Am schwersten dürfte allerdings wiegen, dass Mozart schöne Musik gemacht hat. Denn das Werk des Klassikers ist erkennbar an ästhetischen Maßstäben orientiert, dies aber - und darin liegt seine Größe - in allem Anschein nach müheloser, im Wortsinne selbstverständlicher Weise. "Kultur ist das Selbstverständliche" (Oswald Spengler, Der Untergang des Abendlandes). Mozart braucht keinen Beipackzettel: Sein Opus liefert alles, was man zu dessen ästhetischer Bewertung benötigt, frei Haus mit. Dies ist bei hoher Kunst - man denke etwa an Shakespeare oder Michelangelo - meistens so.

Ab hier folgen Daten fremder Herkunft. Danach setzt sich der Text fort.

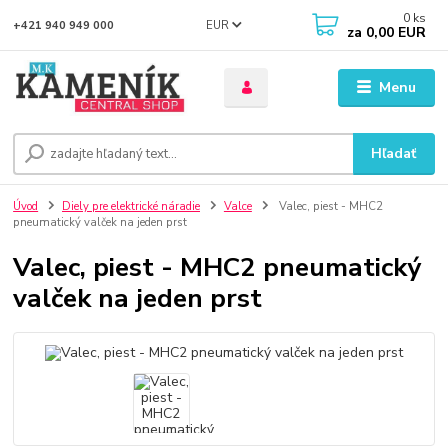
0
ks
EUR
+421 940 949 000
za
0,00 EUR
Menu
Hľadať
Úvod
Diely pre elektrické náradie
Valce
Valec, piest - MHC2
pneumatický valček na jeden prst
Valec, piest - MHC2 pneumatický
valček na jeden prst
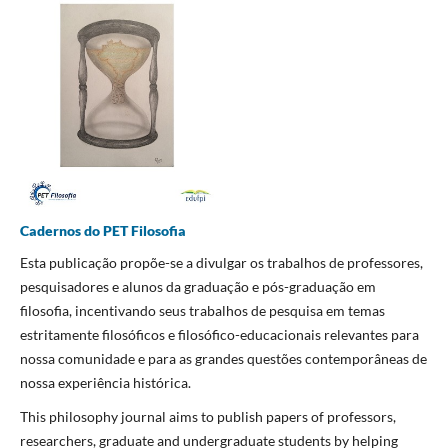
Cadernos do PET Filosofia
Esta publicação propõe-se a divulgar os trabalhos de professores,
pesquisadores e alunos da graduação e pós-graduação em
filosofia, incentivando seus trabalhos de pesquisa em temas
estritamente filosóficos e filosófico-educacionais relevantes para
nossa comunidade e para as grandes questões contemporâneas de
nossa experiência histórica.
This philosophy journal aims to publish papers of professors,
researchers, graduate and undergraduate students by helping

Freilich wird der Fachwissenschaftler in den Partituren des Salzburgers, den Dramen des Mannes aus Stratford und den Skulpturen des Toskaners Dinge entdecken, die dem Laien verborgen bleiben. Aber dabei handelt es sich in der Regel um außerkünstlerische, für die ästhetische Bewertung irrelevante Dinge wie zum Beispiel einen bestimmten Zeitbezug. Darin unterscheidet sich die große alte von der postmodernen Kunst. Denn diese gewinnt viel zu häufig alles, was ihr Leben einhaucht, aus dem außerkünstlerischen, etwa dem politischen Bereich. In ästhetischer Hinsicht bleiben diese Werke gerne opak.

Spengler sprach ebenfalls im Untergang des Abendlandes davon, dass Mozart "in seiner Kunst" eine "ungezwungene Meisterschaft" besaß. Man könnte also sagen: Mozart verteidigen heißt die faustische Kultur verteidigen.